— Data entries —
___

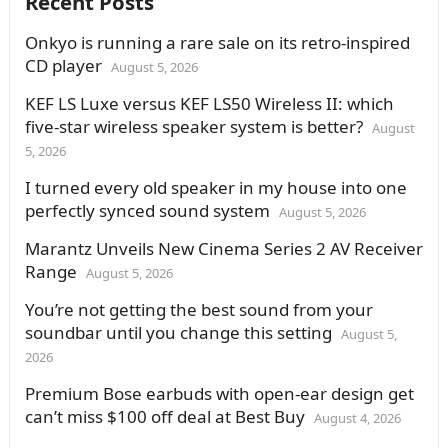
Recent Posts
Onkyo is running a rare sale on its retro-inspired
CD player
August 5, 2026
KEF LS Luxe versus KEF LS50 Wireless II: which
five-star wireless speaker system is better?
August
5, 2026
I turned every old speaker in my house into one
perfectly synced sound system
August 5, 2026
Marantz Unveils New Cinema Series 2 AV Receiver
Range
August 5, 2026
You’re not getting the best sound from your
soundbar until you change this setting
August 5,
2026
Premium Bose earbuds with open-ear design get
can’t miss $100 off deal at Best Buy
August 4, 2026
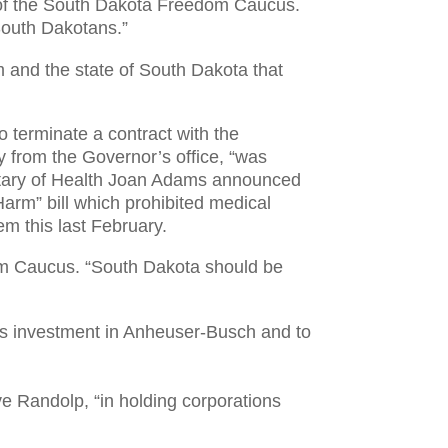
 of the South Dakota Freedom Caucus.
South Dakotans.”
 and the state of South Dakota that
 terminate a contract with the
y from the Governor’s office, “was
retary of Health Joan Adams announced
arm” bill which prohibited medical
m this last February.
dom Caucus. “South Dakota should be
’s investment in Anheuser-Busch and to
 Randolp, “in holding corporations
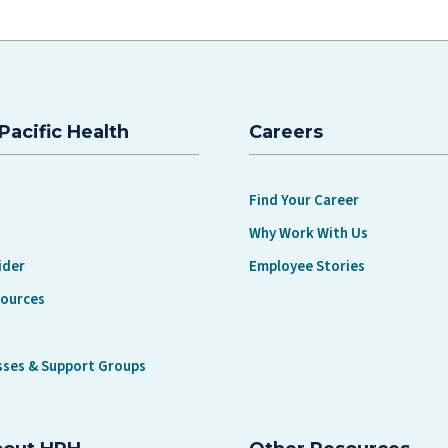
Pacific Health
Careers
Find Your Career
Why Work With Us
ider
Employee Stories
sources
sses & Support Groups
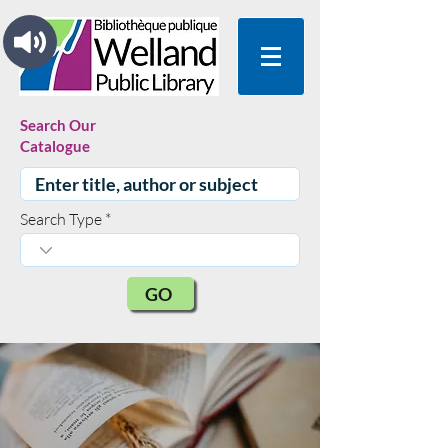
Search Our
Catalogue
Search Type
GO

___

— YOUR TASK —
Each entry is to be given again exactly as it stands, with its pictures removed.

— THE ANSWER —
Recent Posts
Onkyo is running a rare sale on its retro-inspired
CD player
August 5, 2026
KEF LS Luxe versus KEF LS50 Wireless II: which
five-star wireless speaker system is better?
August
5, 2026
I turned every old speaker in my house into one
perfectly synced sound system
August 5, 2026
Marantz Unveils New Cinema Series 2 AV Receiver
Range
August 5, 2026
You’re not getting the best sound from your
soundbar until you change this setting
August 5,
2026
Premium Bose earbuds with open-ear design get
can’t miss $100 off deal at Best Buy
August 4, 2026
 of the South Dakota Freedom Caucus.
South Dakotans.”
 and the state of South Dakota that
 terminate a contract with the
y from the Governor’s office, “was
retary of Health Joan Adams announced
arm” bill which prohibited medical
m this last February.
dom Caucus. “South Dakota should be
’s investment in Anheuser-Busch and to
 Randolp, “in holding corporations
Pacific Health
Careers
Find Your Career
Why Work With Us
ider
Employee Stories
sources
sses & Support Groups
Search Our
Catalogue
Search Type
GO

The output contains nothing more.